Gallery is open six days a week through winter. Wood fire from June. Workshop viewing window is the warmest spot in the building.
A short list of the other places I'd send you on a wet afternoon:
- Alan Fox glassblowing: sometimes you can watch him work.
- Julia Carter painting studio: phone ahead.
- Margaret River Open Studios runs across spring rather than winter, but the year-round galleries are mostly open through July.
The caves
The caves are at their best in winter. They're a constant temperature year-round, about 19 degrees in Ngilgi and similar in the others, so on a 14-degree rainy day they feel warm.

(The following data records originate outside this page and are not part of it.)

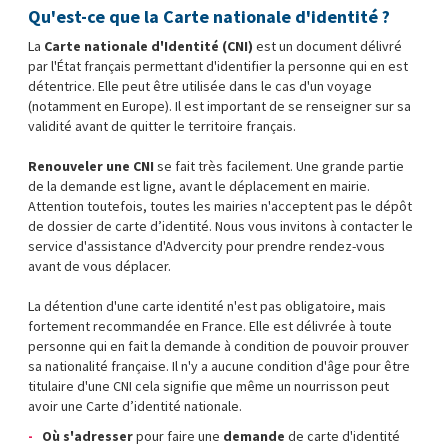
Qu'est-ce que la Carte nationale d'identité ?
La
Carte nationale d'Identité (CNI)
est un document délivré
par l'État français permettant d'identifier la personne qui en est
détentrice. Elle peut être utilisée dans le cas d'un voyage
(notamment en Europe). Il est important de se renseigner sur sa
validité avant de quitter le territoire français.
Renouveler une CNI
se fait très facilement. Une grande partie
de la demande est ligne, avant le déplacement en mairie.
Attention toutefois, toutes les mairies n'acceptent pas le dépôt
de dossier de carte d’identité. Nous vous invitons à contacter le
service d'assistance d'Advercity pour prendre rendez-vous
avant de vous déplacer.
La détention d'une carte identité n'est pas obligatoire, mais
fortement recommandée en France. Elle est délivrée à toute
personne qui en fait la demande à condition de pouvoir prouver
sa nationalité française. Il n'y a aucune condition d'âge pour être
titulaire d'une CNI cela signifie que même un nourrisson peut
avoir une Carte d’identité nationale.
Où s'adresser
pour faire une
demande
de carte d'identité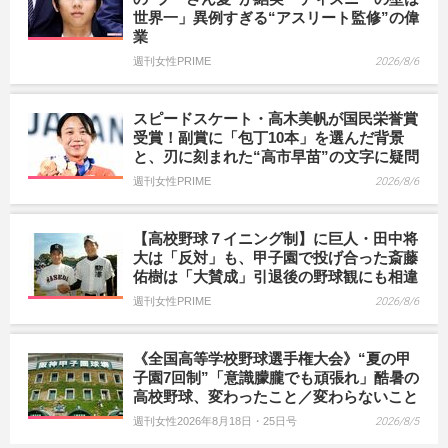
世界一」異例すぎる“アスリート監修”の偉
業
週刊女性PRIME
2026/8/6
スピードスケート・高木美帆が国民栄誉賞
受賞！副賞に「包丁10本」を選んだ背景
と、刃に刻まれた“高市早苗”の文字に疑問
週刊女性PRIME
2026/8/6
【高校野球７イニング制】に巨人・田中将
大は「反対」も、甲子園で投げ合った斎藤
佑樹は「大賛成」引退後の野球観にも相違
週刊女性PRIME
2026/8/6
《全国高等学校野球選手権大会》“夏の甲
子園7回制”「意識朦朧でも頑張れ」酷暑の
高校野球、変わったこと／変わらないこと
週刊女性2026年8月18日・25日号
2026/8/5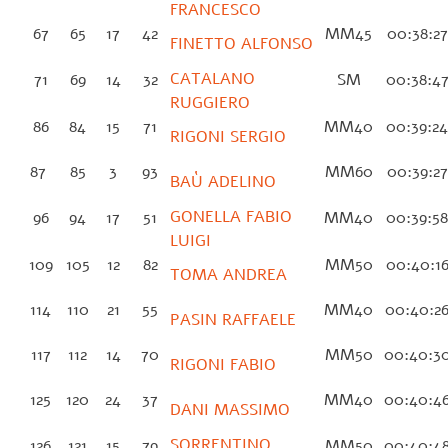
FRANCESCO
67
65
17
42
MM45
00:38:2
FINETTO ALFONSO
CATALANO
71
69
14
32
SM
00:38:4
RUGGIERO
86
84
15
71
MM40
00:39:2
RIGONI SERGIO
87
85
3
93
MM60
00:39:2
BAÙ ADELINO
GONELLA FABIO
96
94
17
51
MM40
00:39:5
LUIGI
109
105
12
82
MM50
00:40:1
TOMA ANDREA
114
110
21
55
MM40
00:40:2
PASIN RAFFAELE
117
112
14
70
MM50
00:40:3
RIGONI FABIO
125
120
24
37
MM40
00:40:4
DANI MASSIMO
SORRENTINO
126
121
15
79
MM50
00:40:4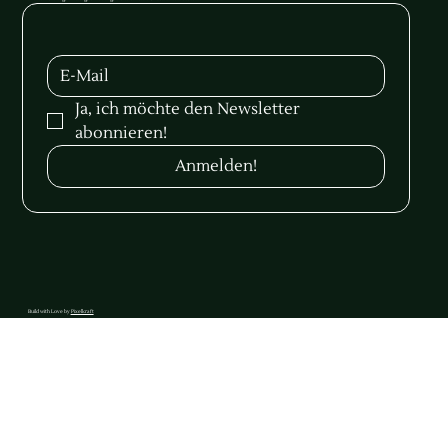
Ja, ich möchte den Newsletter 
abonnieren!
Anmelden!
Build with Love by
Pixelkraft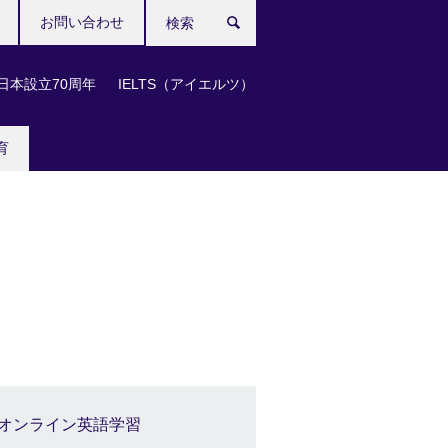
お問い合わせ
検
索
日本設立70周年
IELTS（アイエルツ）
育
オンライン英語学習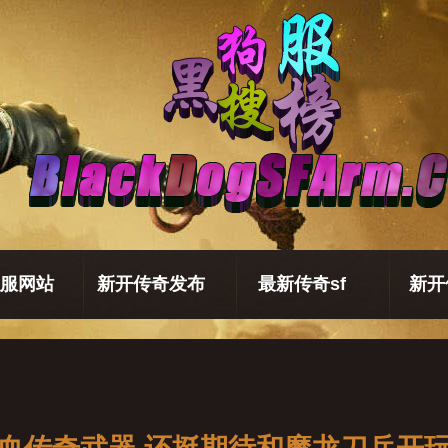
服网站
新开传奇发布
最新传奇sf
新开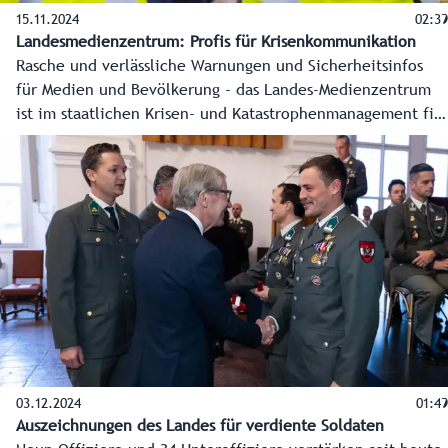
15.11.2024
02:39
Landesmedienzentrum: Profis für Krisenkommunikation
Rasche und verlässliche Warnungen und Sicherheitsinfos
für Medien und Bevölkerung - das Landes-Medienzentrum
ist im staatlichen Krisen- und Katastrophenmanagement fix
verankert und das unverzichtbare Bindeglied zwischen
Einsatzstäben und Öffentlichkeit. Die Redaktion arbeitet
unermüdlich an verlässlichen Infos für die Bevölkerung.
03.12.2024
01:49
Auszeichnungen des Landes für verdiente Soldaten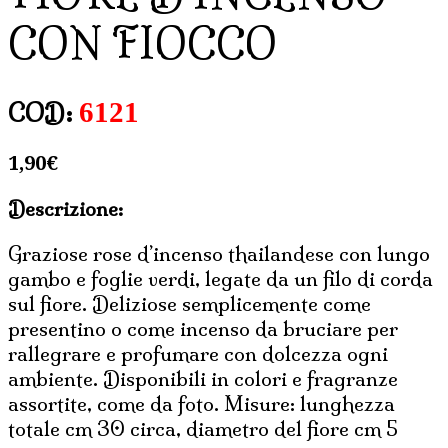
CON FIOCCO
6121
COD:
1,90
€
Descrizione:
Graziose rose d’incenso thailandese con lungo
gambo e foglie verdi, legate da un filo di corda
sul fiore. Deliziose semplicemente come
presentino o come incenso da bruciare per
rallegrare e profumare con dolcezza ogni
ambiente. Disponibili in colori e fragranze
assortite, come da foto. Misure: lunghezza
totale cm 30 circa, diametro del fiore cm 5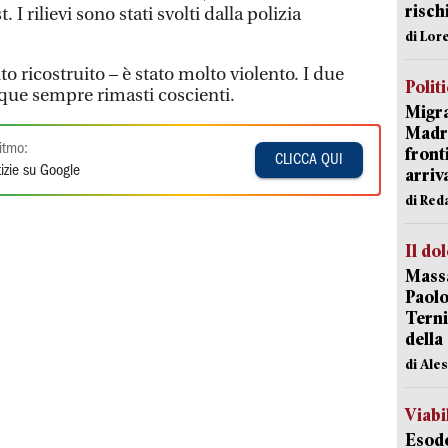
risch
 I rilievi sono stati svolti dalla polizia
di Lor
o ricostruito – è stato molto violento. I due
Polit
ue sempre rimasti coscienti.
Migra
Madri
itmo:
front
CLICCA QUI
izie su Google
arriva
di Red
Il do
Massa
Paolo
Terni
della
di Ale
Viabi
Esodo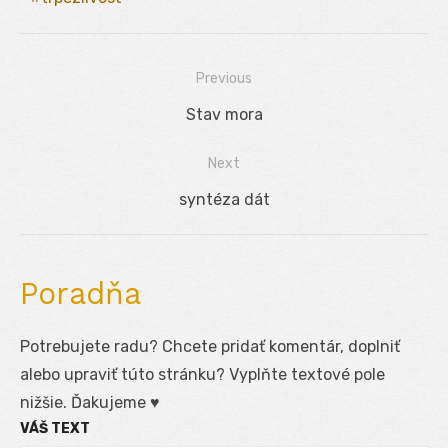
Previous
Navigácia
Previous
Stav mora
v
post:
Next
článku
Next
syntéza dát
post:
Poradňa
Potrebujete radu? Chcete pridať komentár, doplniť
alebo upraviť túto stránku? Vyplňte textové pole
nižšie. Ďakujeme ♥
VÁŠ TEXT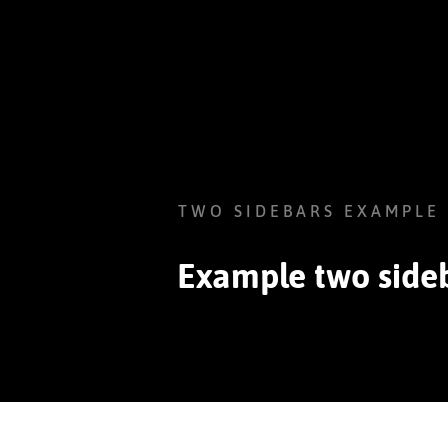
TWO SIDEBARS EXAMPLE
Example two sideb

Ngilgi is the closest to me, about ten minutes up the hill at Yallingup, and the self-guided tour is a good hour out of the weather.
a Ngilgi Cave morning, done properly
What to wear
This is the bit nobody tells you. Layers. A rain shell that you can stuff in a daypack. Boots that you don't mind getting muddy. A beanie. A second pair of socks in the car. You don't need to dress for the Antarctic. It's not that cold. But you do need to be ready for a front to come through in twenty minutes.
A flask of something hot. Always.
A rough winter day, the way I'd do it
- 8am
Yallingup or Smiths
Walk the headland. Watch the swell. Surfers have already been in for two hours. - 10am
Margaret River Farmers Market
Saturday only. Citrus, lamb, coffee, sourdough. Indoors and out. - 11:30am
John Streater Fine Furniture
Blythe Rd, Yallingup. Wood fire, workshop viewing window, the pieces look different in winter light. - 1pm
Vasse Felix
Lunch. Indoor dining room. A glass of cab sav while the rain comes through. - 3pm
Ngilgi Cave or the Studio at Vasse Felix
Indoor option. Out of the weather without leaving the region. - 5pm
Yallingup Reef carpark
Sunset from the headland. Even on a grey day the last fifteen minutes can be silver. - 7pm
Lamonts Smiths Beach
Dinner. Wood fire. The drive home is dark and quiet.

Photo: Lasthib, CC BY-SA 4.0 · via Wikimedia Commons
What I'd skip
Outdoor swimming. Long beach picnics. Any plan that requires sun all day. The lookouts that don't have shelter (you can wait for the rain to stop, but not for two hours in the open).
Don't try to do a full Cape to Cape day in driving rain without proper kit. There's no shame in turning back to the car.
The honest summary
The reason locals don't talk about winter is that there's nothing performative about it. You can't sell winter the way the marketing people sell summer. The light is grey and silver instead of gold. The beaches are empty. The town is quiet.
That's the whole point. For the South West with the volume turned down, this is when. The galleries are warm, the wineries have time for you, and the surfers have the reefs to themselves.